▶ **Assigned task**: Please count the lines below that hold the word "vakuum" and give the count without any other text.

(Materials provided)

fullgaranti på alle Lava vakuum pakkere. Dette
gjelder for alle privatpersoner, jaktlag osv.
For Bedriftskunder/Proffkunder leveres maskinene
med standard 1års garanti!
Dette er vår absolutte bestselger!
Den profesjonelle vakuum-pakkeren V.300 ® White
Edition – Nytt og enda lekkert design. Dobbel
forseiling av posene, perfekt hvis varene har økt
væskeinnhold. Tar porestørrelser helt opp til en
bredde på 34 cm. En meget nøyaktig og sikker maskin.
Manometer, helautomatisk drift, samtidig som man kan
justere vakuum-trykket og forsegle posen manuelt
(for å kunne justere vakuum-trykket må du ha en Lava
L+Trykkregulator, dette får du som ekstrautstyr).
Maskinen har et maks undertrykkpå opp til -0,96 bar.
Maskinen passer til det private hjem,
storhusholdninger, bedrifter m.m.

(End Materials provided)

▶ **Result of this exercise**: 4